Tendons and Ligaments
A lot of people find it difficult to distinguish between a ligament injury and a tendon injury due to their symptoms being very alike. So in order to understand them a little better know how to treat the things, we need to delve a little deeper…
In a nutshell, tendons attach muscle to bone and ligaments attach bone to bone. Tendons and ligaments are both made up of collogen fibres however how this collagen is formed together is very different in each. In a tendon the fibres are parallel, allowing for a little more elasticity. This allows the tendon to effectively transmit the contraction and relaxation of muscles to movement of the bone. The elasticity is also important to act as a shock absorber, protecting the joint from sudden movements such as landing from a jump.
The fibres in ligaments, however, criss-cross to keep the ligament strong and ultimately to support, stabilise and strengthen the bone joints.
Although ligaments are strong and rigid by nature, strains and sudden forces can cause them to rupture and tear which is a common sports injury. Damage is caused when the fibres become torn and the severity depends on the extent to which they have torn and the pain experienced as a result. Because of the lack of blood supply to the tissue, sometimes tears become permanent which can end in their removal. Also, if a ligament is stretched past a certain point, it can result in the ligament never returning to its original state.
Supports such as the Donjoy Armour with Forcepoint are ideal for treating and preventing ACL injury. Anterior Cruciate Ligament (ACL) tears are the most common sport-related injury to the ligament. The ACL is found in the knee and is crucial for stability and therefore if torn, surgery may be required to correct the injury. The symptoms of an ACL injury are the feeling of your leg ‘giving-way’ followed by pain and swelling in the knee. Like with any potential ligament injury, If you feel you may have torn or damaged your ACL, it is crucial that you visit your doctor to confirm the injury and to rule out any other problems.
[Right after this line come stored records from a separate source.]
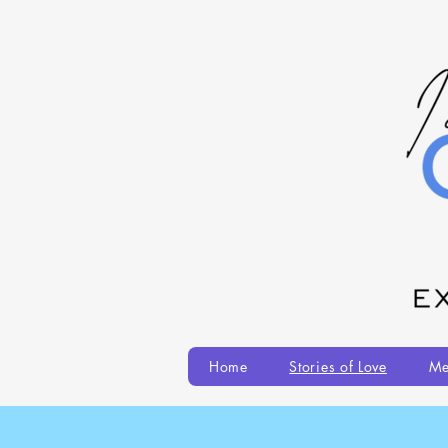
Home
Stories of Love
Me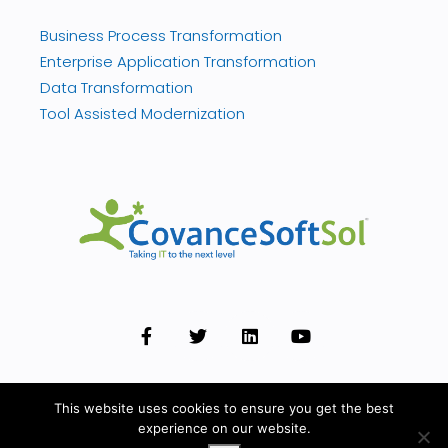
Business Process Transformation
Enterprise Application Transformation
Data Transformation
Tool Assisted Modernization
This website uses cookies to ensure you get the best
experience on our website.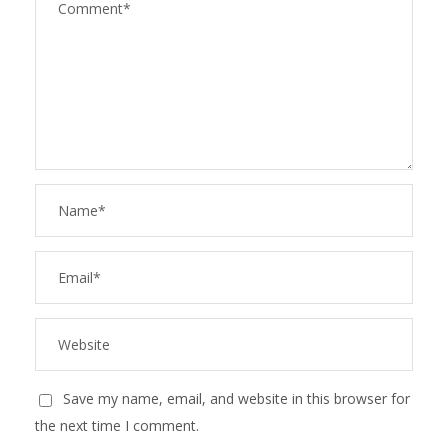
Save my name, email, and website in this browser for
the next time I comment.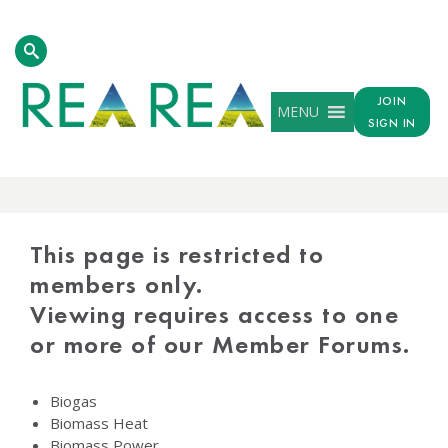
JOIN
MENU
SIGN IN
PROTECTED
CONTENT
This page is restricted to
members only.
Viewing requires access to one
or more of our Member Forums.
Biogas
Biomass Heat
Biomass Power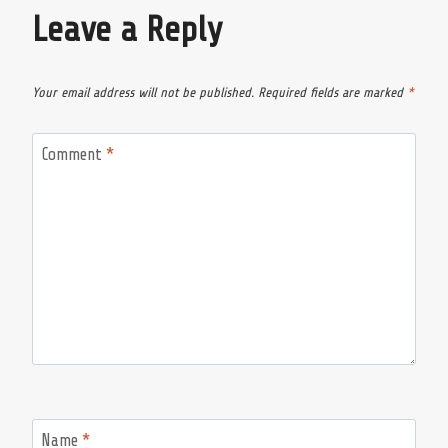
Leave a Reply
Your email address will not be published.
Required fields are marked
*
Comment
*
Name
*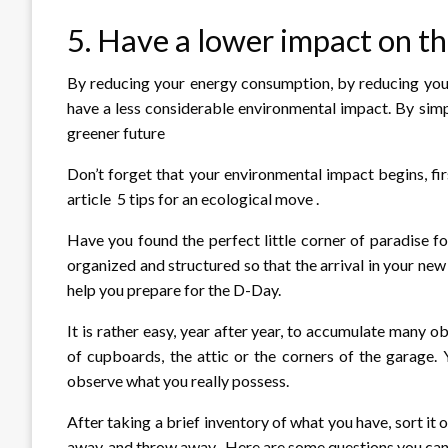
5. Have a lower impact on t
By reducing your energy consumption, by reducing your
have a less considerable environmental impact. By simpl
greener future
Don’t forget that your environmental impact begins, fir
article 5 tips for an ecological move .
Have you found the perfect little corner of paradise 
organized and structured so that the arrival in your new 
help you prepare for the D-Day.
It is rather easy, year after year, to accumulate many 
of cupboards, the attic or the corners of the garage.
observe what you really possess.
After taking a brief inventory of what you have, sort it 
away, and throw away . Here are some questions you can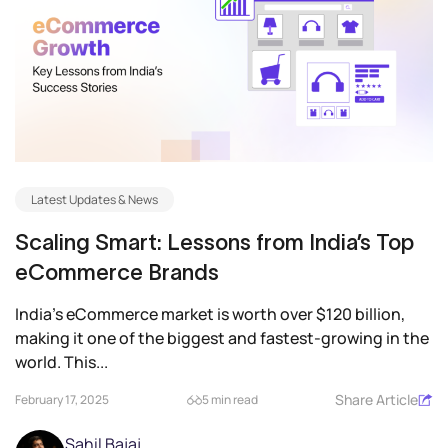
Latest Updates & News
Scaling Smart: Lessons from India’s Top
eCommerce Brands
India’s eCommerce market is worth over $120 billion,
making it one of the biggest and fastest-growing in the
world. This...
Share Article
February 17, 2025
5 min read
Sahil Bajaj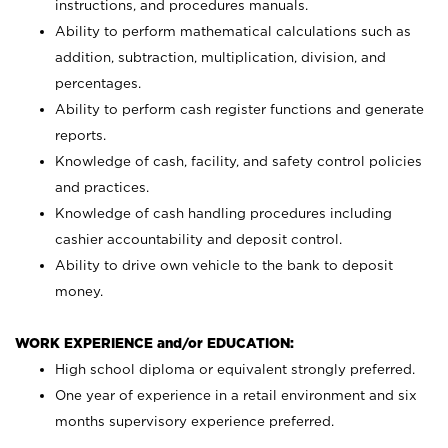
instructions, and procedures manuals.
Ability to perform mathematical calculations such as
addition, subtraction, multiplication, division, and
percentages.
Ability to perform cash register functions and generate
reports.
Knowledge of cash, facility, and safety control policies
and practices.
Knowledge of cash handling procedures including
cashier accountability and deposit control.
Ability to drive own vehicle to the bank to deposit
money.
WORK EXPERIENCE and/or EDUCATION:
High school diploma or equivalent strongly preferred.
One year of experience in a retail environment and six
months supervisory experience preferred.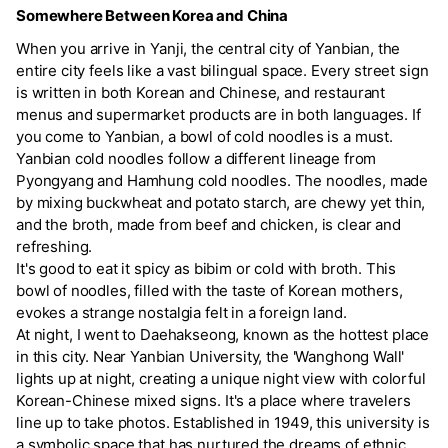
Somewhere Between Korea and China
When you arrive in Yanji, the central city of Yanbian, the
entire city feels like a vast bilingual space. Every street sign
is written in both Korean and Chinese, and restaurant
menus and supermarket products are in both languages. If
you come to Yanbian, a bowl of cold noodles is a must.
Yanbian cold noodles follow a different lineage from
Pyongyang and Hamhung cold noodles. The noodles, made
by mixing buckwheat and potato starch, are chewy yet thin,
and the broth, made from beef and chicken, is clear and
refreshing.
It's good to eat it spicy as bibim or cold with broth. This
bowl of noodles, filled with the taste of Korean mothers,
evokes a strange nostalgia felt in a foreign land.
At night, I went to Daehakseong, known as the hottest place
in this city. Near Yanbian University, the 'Wanghong Wall'
lights up at night, creating a unique night view with colorful
Korean-Chinese mixed signs. It's a place where travelers
line up to take photos. Established in 1949, this university is
a symbolic space that has nurtured the dreams of ethnic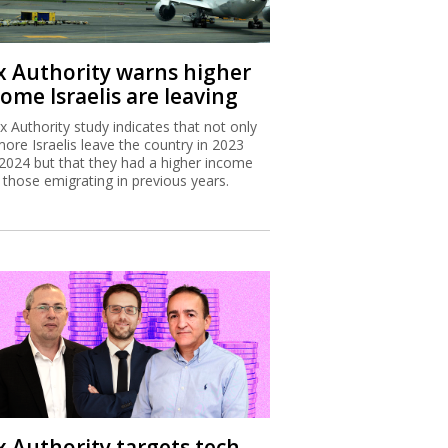
x Authority warns higher
ome Israelis are leaving
x Authority study indicates that not only
more Israelis leave the country in 2023
2024 but that they had a higher income
 those emigrating in previous years.
x Authority targets tech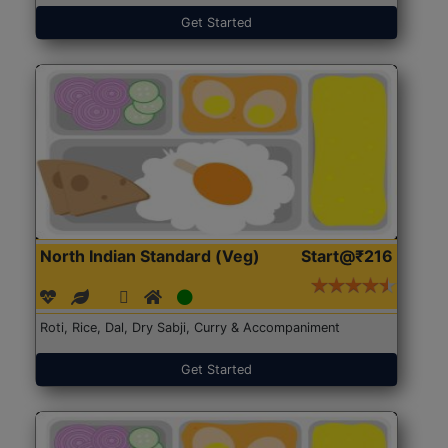
Get Started
North Indian Standard (Veg)
Start@₹216
Roti, Rice, Dal, Dry Sabji, Curry & Accompaniment
Get Started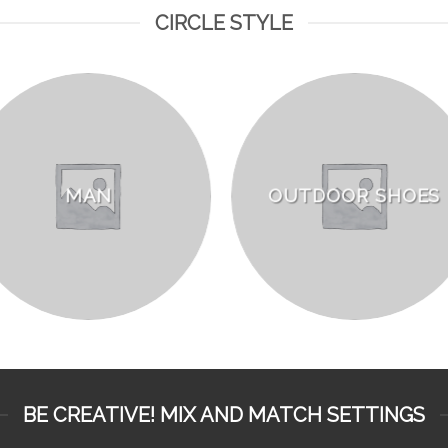
CIRCLE STYLE
MAN
OUTDOOR SHOES
BE CREATIVE! MIX AND MATCH SETTINGS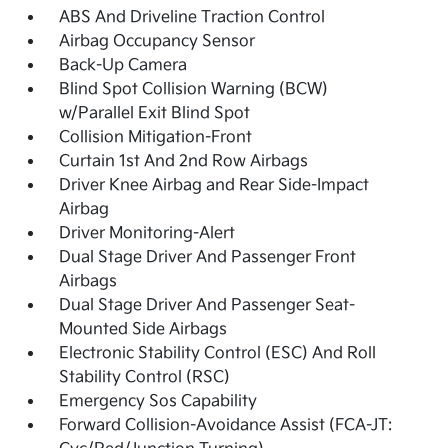
ABS And Driveline Traction Control
Airbag Occupancy Sensor
Back-Up Camera
Blind Spot Collision Warning (BCW)
w/Parallel Exit Blind Spot
Collision Mitigation-Front
Curtain 1st And 2nd Row Airbags
Driver Knee Airbag and Rear Side-Impact
Airbag
Driver Monitoring-Alert
Dual Stage Driver And Passenger Front
Airbags
Dual Stage Driver And Passenger Seat-
Mounted Side Airbags
Electronic Stability Control (ESC) And Roll
Stability Control (RSC)
Emergency Sos Capability
Forward Collision-Avoidance Assist (FCA-JT: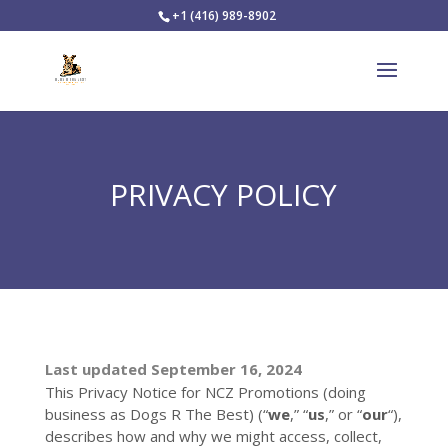
+1 (416) 989-8902
PRIVACY POLICY
Last updated
September 16, 2024
This Privacy Notice for
NCZ Promotions
(doing
business as
Dogs R The Best
)
(
“
we
,” “
us
,” or “
our
“
),
describes how and why we might access, collect,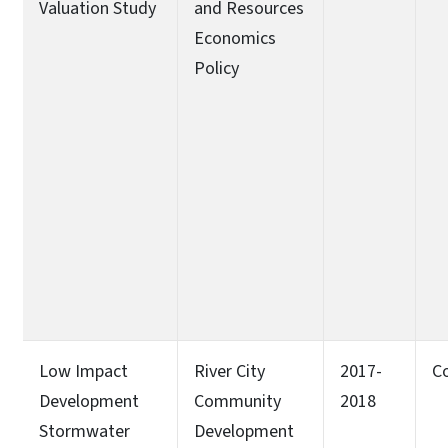
Valuation Study
and Resources
Economics
Policy
Low Impact
River City
2017-
C
Development
Community
2018
Stormwater
Development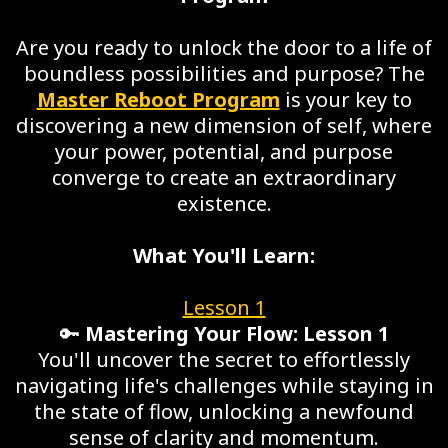
Are you ready to unlock the door to a life of
boundless possibilities and purpose? The
Master Reboot Program
is your key to
discovering a new dimension of self, where
your power, potential, and purpose
converge to create an extraordinary
existence.
What You'll Learn:
Lesson 1
🔑
Mastering Your Flow: Lesson 1
You'll uncover the secret to effortlessly
navigating life's challenges while staying in
the state of flow, unlocking a newfound
sense of clarity and momentum.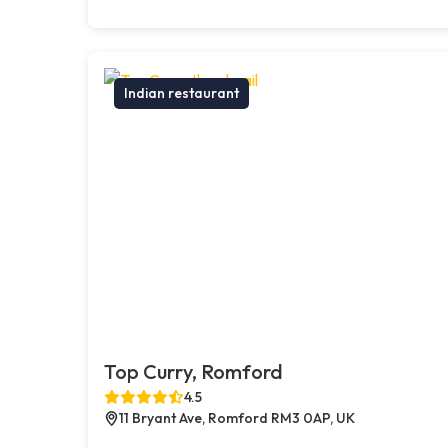
Indian restaurant
Top Curry, Romford
4.5
11 Bryant Ave, Romford RM3 0AP, UK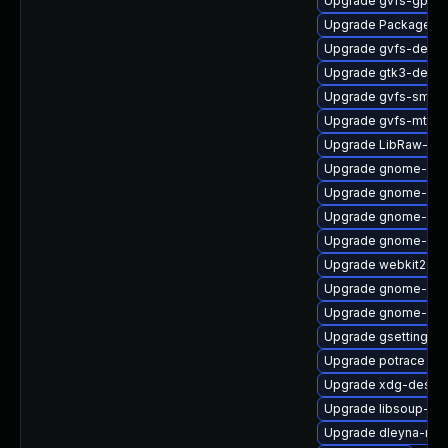
Upgrade gvfs-gpho
Upgrade PackageKit
Upgrade gvfs-debu
Upgrade gtk3-devel
Upgrade gvfs-smb
Upgrade gvfs-mtp-d
Upgrade LibRaw-sa
Upgrade gnome-rem
Upgrade gnome-shel
Upgrade gnome-pho
Upgrade gnome-shel
Upgrade webkit2gtk
Upgrade gnome-ses
Upgrade gnome-shel
Upgrade gsettings-
Upgrade potrace
Upgrade xdg-deskto
Upgrade libsoup-de
Upgrade dleyna-ren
Sometimes tears to the ACL do not always require surgical treatment however an untreated injury may result in further damage. These injuries are common in athletes, especially in sports such as football, rugby, hockey and basketball due to the high level of strain put on the knee through pivoting and lateral or twisting movements in the legs . These injuries can be prevented or treated with knee braces and supports, however for sports with the potential for very high impact on the knee it would need to a very high supporting brace such as the Donjoy Armour with Fourcepoint.
Like with ligaments, tendons if over strained can become damaged and even snap. A partially torn tendon can cause swelling and discomfort but can be healed over time whereas a clean break in a tendon can cause a complete loss of movement and may result in permanent damage. The best treatment for an injured tendon would be to initially use an ice pack to reduce the swelling whilst keeping the injured area elevated. More serious damage or tears may require a splint in order to aid the healing process and as always that trusty taping and strapping can help with stabilising the area. In order to prevent damage to tendons, supports and braces can be used in order to give support to a vulnerable area as well as offering relief from an ongoing injury.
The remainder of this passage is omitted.